The stench of the dirty dishes in the sink grows from day to day. This morning I decide to clean the house; I swear I’m going to do it. I’m serene, even if that echo sounds like a Tibetan chant that won’t leave me alone.
He says, “Come and see.”
With my lips open in a smile, I go look across the narrow corridor, and I think this morning I really do feel like making love. I think that when I go into the room I’ll throw him on the bed and fuck him without even looking at him. He’s just had a shower and he’s damp. I can already feel the skin of his feminine back brushing against my fingertips.
“Come and see,” he repeats.
I don’t go in.
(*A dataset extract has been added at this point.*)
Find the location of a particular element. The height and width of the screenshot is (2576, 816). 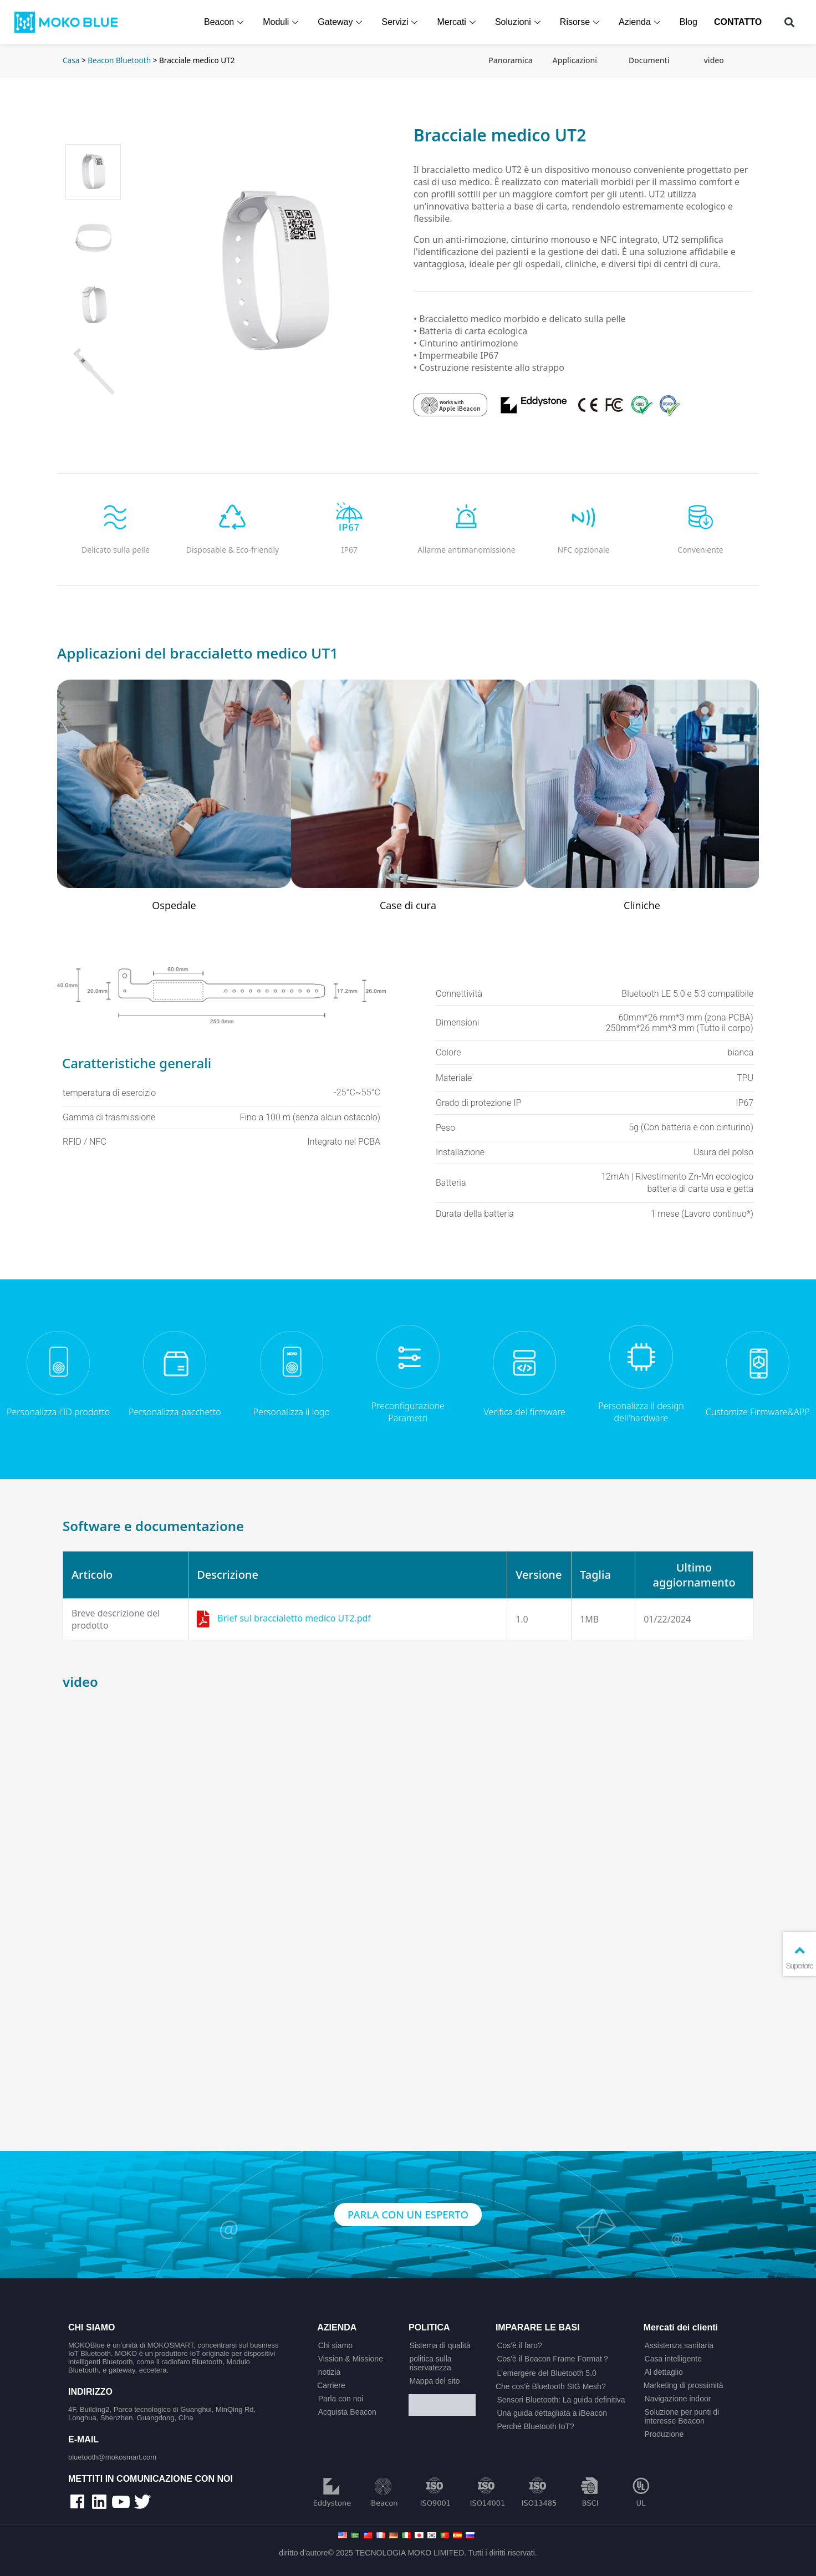

Moduli is located at coordinates (282, 22).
I stop in the doorway, with one leg against the wall and a smile that hints broadly at what I have in mind.
He doesn’t notice but points at the wall.
A black hand. Or, rather, not a hand — three fingers. Three black fingers imprinted on the wall, as though someone had set fire to his own skin and then pressed it against the plaster.
I just say, “I told you so,” and feel something clenching inside me, and someone tells me that I have to hide because no one knows how to listen to that echo.